Prove for every positive integer m that is a multiple of $8$, there exist two positive integers $a$ and $b$ that differ by $m$ such that $ab$ is a perfect square.
So far I'm having trouble setting up the proof as well as analyzing what it's actually asking me to do. How do I interpret the part that says "a and b differ by m"?
Here's how I started:
Assume m is an arbitrary positive integer, and also assume that m is a multiple of 8.
WNTS: $\exists$a,b $\in$ $\mathbb{Z}$$^+$, (a-m) ^ (b-m), ab=x$^2$ for some arbitrary x $\in$ $\mathbb{Z}$.
m being a multiple of 8 $\implies$ 8|m $\implies$ m=8k$_1$ for some k$_1$ $\in$ $\mathbb{Z}$.
However, I don't think this is quite right, because I don't know what to do with the (a-m) ^ (b-m) portion.

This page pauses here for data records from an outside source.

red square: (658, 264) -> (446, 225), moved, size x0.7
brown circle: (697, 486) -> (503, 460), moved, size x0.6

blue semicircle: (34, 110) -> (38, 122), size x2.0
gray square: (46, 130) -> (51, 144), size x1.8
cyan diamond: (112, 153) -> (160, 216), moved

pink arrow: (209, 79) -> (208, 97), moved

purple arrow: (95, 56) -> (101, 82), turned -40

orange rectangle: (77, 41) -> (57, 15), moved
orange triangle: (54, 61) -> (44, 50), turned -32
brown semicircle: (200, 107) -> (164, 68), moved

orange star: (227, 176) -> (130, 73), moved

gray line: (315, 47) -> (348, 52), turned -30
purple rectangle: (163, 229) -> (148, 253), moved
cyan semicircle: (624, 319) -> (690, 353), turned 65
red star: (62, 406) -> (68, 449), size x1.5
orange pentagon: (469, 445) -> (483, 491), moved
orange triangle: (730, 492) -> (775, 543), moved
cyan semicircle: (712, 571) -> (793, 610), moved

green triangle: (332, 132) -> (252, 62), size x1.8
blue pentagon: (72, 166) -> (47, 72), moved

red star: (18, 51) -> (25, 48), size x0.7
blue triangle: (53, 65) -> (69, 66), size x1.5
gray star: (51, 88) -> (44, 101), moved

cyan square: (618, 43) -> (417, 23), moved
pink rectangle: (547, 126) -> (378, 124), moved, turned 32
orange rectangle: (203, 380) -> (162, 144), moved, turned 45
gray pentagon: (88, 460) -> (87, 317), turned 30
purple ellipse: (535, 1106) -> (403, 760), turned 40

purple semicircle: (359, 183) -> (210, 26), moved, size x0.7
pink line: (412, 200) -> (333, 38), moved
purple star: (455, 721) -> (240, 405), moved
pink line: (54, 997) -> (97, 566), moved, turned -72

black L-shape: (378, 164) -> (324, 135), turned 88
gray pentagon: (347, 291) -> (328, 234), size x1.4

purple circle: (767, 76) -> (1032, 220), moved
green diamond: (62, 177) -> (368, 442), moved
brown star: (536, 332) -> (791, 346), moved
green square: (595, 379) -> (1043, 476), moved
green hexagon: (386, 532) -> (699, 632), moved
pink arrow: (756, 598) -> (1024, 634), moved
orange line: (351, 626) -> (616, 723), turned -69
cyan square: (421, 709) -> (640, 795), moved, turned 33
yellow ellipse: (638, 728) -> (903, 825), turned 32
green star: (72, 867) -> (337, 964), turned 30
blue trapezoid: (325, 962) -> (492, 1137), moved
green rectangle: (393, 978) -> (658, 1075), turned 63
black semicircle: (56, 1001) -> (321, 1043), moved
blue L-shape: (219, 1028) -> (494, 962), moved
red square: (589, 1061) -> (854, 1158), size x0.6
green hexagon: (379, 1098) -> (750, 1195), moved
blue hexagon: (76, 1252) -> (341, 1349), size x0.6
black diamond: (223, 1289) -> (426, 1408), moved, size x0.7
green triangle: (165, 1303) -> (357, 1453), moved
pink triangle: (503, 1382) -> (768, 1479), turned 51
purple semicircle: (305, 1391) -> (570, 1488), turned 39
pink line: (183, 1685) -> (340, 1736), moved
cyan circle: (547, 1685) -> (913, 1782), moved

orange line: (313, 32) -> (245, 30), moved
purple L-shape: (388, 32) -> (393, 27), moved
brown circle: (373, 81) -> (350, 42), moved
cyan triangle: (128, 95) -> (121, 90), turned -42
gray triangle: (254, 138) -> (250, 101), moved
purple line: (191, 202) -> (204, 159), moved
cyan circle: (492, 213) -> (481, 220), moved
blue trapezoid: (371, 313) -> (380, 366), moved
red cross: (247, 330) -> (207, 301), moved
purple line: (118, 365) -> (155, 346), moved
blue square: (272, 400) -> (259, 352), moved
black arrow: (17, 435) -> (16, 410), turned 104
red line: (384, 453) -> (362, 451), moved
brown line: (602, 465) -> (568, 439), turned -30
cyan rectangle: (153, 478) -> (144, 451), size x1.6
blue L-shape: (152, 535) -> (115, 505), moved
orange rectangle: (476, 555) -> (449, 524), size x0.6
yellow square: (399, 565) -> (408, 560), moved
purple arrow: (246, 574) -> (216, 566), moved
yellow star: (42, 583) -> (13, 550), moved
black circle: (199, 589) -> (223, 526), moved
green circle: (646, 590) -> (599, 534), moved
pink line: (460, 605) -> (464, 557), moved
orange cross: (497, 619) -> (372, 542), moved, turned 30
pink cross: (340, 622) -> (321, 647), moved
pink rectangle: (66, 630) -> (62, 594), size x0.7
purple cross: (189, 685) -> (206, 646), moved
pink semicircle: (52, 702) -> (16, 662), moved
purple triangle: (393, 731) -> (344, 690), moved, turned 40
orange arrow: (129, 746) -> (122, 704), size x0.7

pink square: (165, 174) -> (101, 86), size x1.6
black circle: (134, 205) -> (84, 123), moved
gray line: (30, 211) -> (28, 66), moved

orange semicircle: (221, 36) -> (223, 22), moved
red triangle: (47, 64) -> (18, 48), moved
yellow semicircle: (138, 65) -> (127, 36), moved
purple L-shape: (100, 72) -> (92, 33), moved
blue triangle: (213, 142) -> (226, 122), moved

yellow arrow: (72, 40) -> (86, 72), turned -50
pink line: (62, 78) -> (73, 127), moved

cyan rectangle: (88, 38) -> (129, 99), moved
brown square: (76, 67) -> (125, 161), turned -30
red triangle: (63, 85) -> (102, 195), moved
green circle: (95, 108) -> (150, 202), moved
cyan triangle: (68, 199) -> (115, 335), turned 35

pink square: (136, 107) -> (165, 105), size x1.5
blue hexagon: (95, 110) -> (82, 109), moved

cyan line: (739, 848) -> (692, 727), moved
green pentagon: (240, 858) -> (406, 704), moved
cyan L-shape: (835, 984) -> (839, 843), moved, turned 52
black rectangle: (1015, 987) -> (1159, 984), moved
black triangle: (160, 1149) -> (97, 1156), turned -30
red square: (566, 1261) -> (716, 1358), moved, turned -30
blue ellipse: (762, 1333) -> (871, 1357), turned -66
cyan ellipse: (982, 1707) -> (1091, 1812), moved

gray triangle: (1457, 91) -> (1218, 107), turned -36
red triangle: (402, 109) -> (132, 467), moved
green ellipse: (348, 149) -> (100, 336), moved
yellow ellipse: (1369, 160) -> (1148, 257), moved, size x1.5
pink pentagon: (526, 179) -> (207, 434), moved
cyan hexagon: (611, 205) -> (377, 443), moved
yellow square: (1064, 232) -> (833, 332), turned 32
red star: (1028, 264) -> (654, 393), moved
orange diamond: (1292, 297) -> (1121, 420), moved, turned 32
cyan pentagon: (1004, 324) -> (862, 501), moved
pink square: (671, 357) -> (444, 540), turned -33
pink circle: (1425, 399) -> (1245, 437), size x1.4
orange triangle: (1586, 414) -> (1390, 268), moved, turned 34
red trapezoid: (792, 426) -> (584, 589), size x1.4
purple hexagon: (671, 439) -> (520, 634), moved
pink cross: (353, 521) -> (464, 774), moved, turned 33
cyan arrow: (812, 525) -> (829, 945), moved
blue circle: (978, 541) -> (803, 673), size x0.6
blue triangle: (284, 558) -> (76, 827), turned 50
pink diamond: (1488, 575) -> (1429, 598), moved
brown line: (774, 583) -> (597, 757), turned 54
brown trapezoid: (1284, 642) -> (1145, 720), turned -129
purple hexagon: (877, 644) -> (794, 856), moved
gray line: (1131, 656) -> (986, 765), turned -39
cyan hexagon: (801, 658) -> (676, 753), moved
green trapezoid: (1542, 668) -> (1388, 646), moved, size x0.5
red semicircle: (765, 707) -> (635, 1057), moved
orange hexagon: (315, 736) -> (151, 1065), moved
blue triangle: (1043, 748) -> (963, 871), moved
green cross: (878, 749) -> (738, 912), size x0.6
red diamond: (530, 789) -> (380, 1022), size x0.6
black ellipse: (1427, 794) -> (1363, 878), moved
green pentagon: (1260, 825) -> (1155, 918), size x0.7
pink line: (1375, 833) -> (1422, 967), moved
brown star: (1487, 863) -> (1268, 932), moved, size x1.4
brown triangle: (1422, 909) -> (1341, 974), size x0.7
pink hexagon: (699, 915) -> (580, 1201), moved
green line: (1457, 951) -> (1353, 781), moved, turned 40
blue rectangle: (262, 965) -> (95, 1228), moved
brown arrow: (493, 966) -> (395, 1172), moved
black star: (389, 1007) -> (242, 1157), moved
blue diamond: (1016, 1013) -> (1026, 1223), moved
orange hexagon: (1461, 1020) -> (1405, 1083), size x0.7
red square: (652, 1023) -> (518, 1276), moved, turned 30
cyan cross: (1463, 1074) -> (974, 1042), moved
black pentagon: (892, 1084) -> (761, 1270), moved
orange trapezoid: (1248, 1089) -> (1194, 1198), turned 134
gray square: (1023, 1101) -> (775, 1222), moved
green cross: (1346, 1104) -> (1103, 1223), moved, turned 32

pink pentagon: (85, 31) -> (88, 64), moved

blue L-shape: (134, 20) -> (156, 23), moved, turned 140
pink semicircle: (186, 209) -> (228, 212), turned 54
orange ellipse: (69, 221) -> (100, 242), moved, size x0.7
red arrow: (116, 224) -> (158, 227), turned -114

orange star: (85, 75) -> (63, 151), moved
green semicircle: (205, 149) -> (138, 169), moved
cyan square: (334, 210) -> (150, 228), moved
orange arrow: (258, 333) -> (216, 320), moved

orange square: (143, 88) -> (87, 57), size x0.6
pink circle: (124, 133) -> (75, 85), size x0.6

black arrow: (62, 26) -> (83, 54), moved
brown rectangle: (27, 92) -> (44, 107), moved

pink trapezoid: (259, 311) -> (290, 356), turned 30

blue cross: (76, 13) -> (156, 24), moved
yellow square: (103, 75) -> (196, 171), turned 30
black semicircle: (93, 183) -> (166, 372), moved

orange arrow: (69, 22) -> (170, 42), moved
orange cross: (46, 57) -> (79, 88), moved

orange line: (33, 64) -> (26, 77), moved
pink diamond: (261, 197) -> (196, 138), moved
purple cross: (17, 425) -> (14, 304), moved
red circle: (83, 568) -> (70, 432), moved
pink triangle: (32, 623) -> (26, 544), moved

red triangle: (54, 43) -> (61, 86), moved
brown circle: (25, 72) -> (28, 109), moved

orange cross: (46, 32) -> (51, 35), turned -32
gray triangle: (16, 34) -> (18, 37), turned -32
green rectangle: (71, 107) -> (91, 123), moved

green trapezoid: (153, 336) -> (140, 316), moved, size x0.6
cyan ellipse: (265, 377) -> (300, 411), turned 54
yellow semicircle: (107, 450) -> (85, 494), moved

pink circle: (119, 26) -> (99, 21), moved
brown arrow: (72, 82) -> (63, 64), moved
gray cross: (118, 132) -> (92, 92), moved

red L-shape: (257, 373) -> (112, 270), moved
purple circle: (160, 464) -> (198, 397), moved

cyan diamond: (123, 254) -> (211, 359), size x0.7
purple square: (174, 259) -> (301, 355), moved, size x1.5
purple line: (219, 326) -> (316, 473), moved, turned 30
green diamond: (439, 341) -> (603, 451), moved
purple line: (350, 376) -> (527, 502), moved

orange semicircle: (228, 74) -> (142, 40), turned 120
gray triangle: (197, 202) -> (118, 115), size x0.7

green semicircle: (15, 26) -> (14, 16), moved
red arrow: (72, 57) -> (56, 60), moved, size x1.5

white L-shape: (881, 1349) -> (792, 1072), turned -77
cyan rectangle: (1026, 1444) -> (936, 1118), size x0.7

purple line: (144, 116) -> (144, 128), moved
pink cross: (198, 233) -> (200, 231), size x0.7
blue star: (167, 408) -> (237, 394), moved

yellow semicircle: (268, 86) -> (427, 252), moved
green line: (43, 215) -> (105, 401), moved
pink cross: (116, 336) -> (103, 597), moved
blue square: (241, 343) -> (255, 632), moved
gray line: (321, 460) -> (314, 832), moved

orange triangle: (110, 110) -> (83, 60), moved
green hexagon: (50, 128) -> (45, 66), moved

If I use substitution I get a-m=a-8k$_1$ and b-m=b-8k$_1$. At this point I don't know what to do.
Hint: Let $u$ be maximal with $u^2\mid a$, and $a=u^2w$. Then we must have $w\mid b$ and $\frac bw=v^2$ for some $v$ (and we end up with $ab=(uvw)^2$). Then $a-b=u^2w-v^2w=(u+v)(u-v)w$. Given $m$ with $8\mid m$, can you find suitable $u,v,w$?